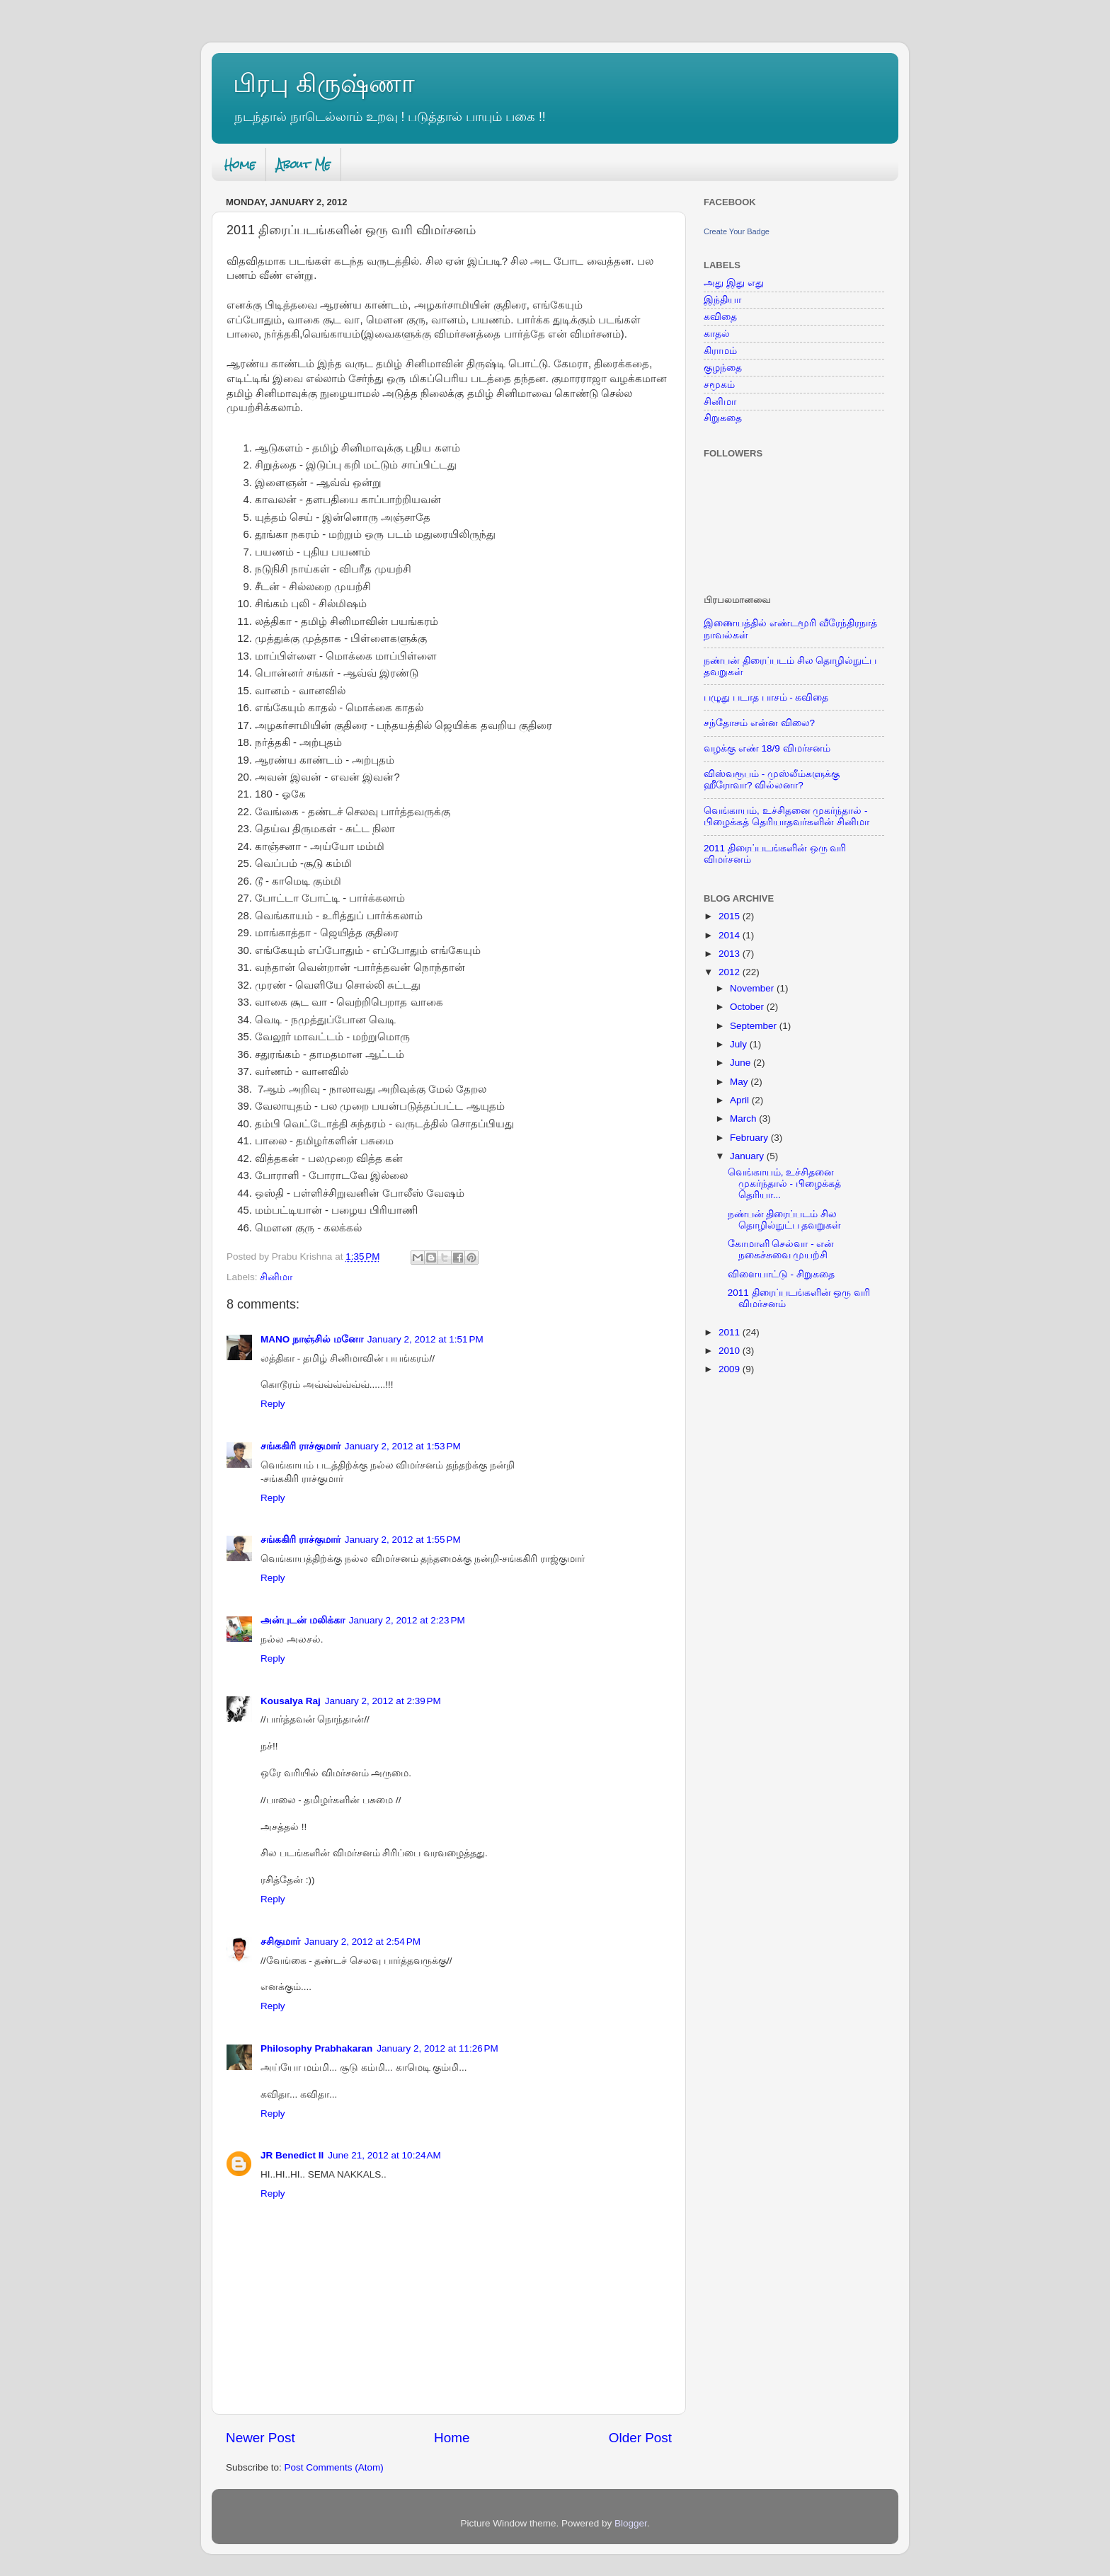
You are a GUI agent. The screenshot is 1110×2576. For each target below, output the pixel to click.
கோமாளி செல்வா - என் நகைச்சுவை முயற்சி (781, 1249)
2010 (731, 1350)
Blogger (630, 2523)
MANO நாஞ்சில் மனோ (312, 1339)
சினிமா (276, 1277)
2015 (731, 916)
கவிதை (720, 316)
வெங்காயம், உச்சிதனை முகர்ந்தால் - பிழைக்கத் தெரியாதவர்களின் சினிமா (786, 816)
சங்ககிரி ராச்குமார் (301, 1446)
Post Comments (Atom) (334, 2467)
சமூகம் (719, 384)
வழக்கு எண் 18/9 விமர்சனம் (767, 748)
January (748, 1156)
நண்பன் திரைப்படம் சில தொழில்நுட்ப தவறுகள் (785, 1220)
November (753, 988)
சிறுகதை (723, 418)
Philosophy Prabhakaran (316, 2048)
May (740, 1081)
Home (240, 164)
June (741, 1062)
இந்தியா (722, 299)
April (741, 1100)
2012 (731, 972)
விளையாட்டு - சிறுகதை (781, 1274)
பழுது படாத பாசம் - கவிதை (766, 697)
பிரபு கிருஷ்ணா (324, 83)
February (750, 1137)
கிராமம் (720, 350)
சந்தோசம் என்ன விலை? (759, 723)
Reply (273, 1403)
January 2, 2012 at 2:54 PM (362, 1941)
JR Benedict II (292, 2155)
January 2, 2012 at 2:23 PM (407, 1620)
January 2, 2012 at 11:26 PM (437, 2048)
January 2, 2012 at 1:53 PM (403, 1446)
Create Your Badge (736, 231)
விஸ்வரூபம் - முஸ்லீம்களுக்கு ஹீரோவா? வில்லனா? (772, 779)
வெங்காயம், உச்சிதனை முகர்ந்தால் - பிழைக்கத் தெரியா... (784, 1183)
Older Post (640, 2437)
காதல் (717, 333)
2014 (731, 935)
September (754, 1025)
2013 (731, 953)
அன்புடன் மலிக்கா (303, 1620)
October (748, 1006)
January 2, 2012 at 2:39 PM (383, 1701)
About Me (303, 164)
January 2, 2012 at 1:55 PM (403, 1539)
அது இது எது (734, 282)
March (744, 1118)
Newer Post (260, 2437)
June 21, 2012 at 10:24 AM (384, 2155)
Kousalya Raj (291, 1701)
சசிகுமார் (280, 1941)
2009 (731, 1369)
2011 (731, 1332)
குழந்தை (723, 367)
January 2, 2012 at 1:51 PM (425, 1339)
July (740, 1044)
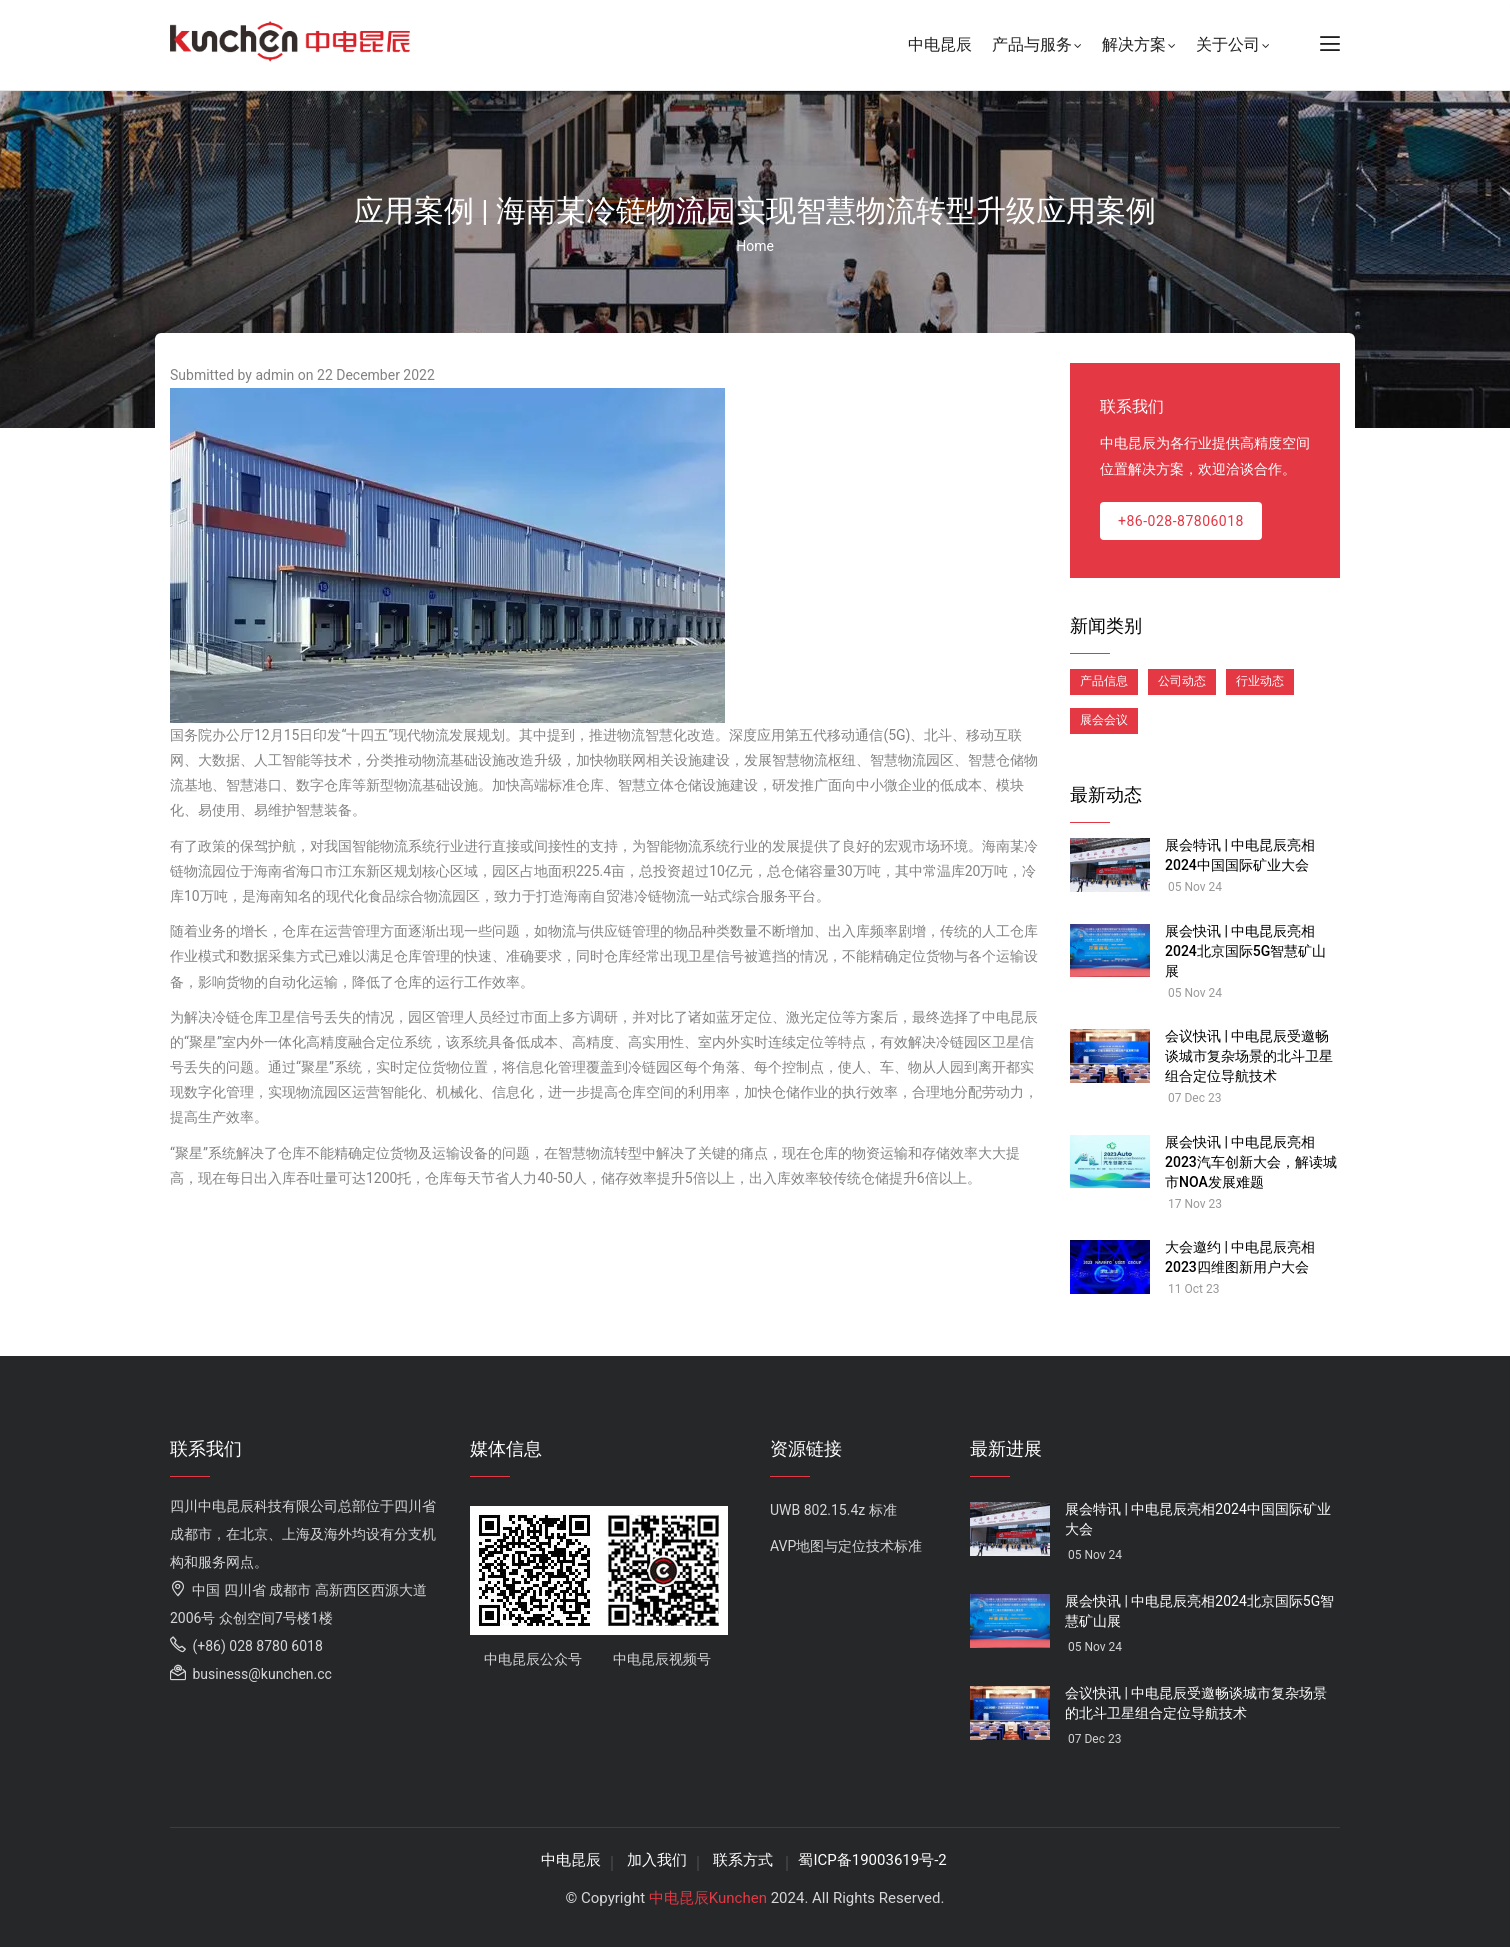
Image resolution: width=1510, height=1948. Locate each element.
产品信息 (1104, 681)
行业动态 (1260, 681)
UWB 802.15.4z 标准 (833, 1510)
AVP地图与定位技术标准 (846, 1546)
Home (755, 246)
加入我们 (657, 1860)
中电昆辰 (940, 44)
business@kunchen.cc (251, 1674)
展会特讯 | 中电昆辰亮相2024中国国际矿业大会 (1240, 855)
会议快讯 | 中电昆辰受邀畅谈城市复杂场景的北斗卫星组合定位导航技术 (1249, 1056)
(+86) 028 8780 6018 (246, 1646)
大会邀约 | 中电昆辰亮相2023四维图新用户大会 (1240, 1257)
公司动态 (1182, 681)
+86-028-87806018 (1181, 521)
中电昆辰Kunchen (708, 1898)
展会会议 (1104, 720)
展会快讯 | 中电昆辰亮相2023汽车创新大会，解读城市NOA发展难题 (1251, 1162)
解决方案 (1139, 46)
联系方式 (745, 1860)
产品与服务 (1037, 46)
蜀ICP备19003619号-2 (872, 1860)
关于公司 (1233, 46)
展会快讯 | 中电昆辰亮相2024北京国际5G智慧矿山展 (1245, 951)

About this exercise
Return word for word the lines above from the line with "February (750, 1137)" to the line with "குழந்தை (723, 367)", including both and leaving out all others.

Your response
February (750, 1137)
கிராமம் (720, 350)
சந்தோசம் என்ன விலை? (759, 723)
Reply (273, 1403)
January 2, 2012 at 2:54 PM (362, 1941)
JR Benedict II (292, 2155)
January 2, 2012 at 2:23 PM (407, 1620)
January 2, 2012 at 11:26 PM (437, 2048)
January 2, 2012 at 1:53 PM (403, 1446)
Create Your Badge (736, 231)
விஸ்வரூபம் - முஸ்லீம்களுக்கு ஹீரோவா? வில்லனா? (772, 779)
வெங்காயம், உச்சிதனை முகர்ந்தால் - பிழைக்கத் தெரியா... (784, 1183)
Older Post (640, 2437)
காதல் (717, 333)
2014 (731, 935)
September (754, 1025)
2013 (731, 953)
அன்புடன் மலிக்கா (303, 1620)
October (748, 1006)
January 2, 2012 at 2:39 PM (383, 1701)
About Me (303, 164)
January 2, 2012 at 1:55 PM (403, 1539)
அது இது எது (734, 282)
March (744, 1118)
Newer Post (260, 2437)
June 21, 2012 at 10:24 AM (384, 2155)
Kousalya Raj (291, 1701)
சசிகுமார் (280, 1941)
2009 (731, 1369)
2011 (731, 1332)
குழந்தை (723, 367)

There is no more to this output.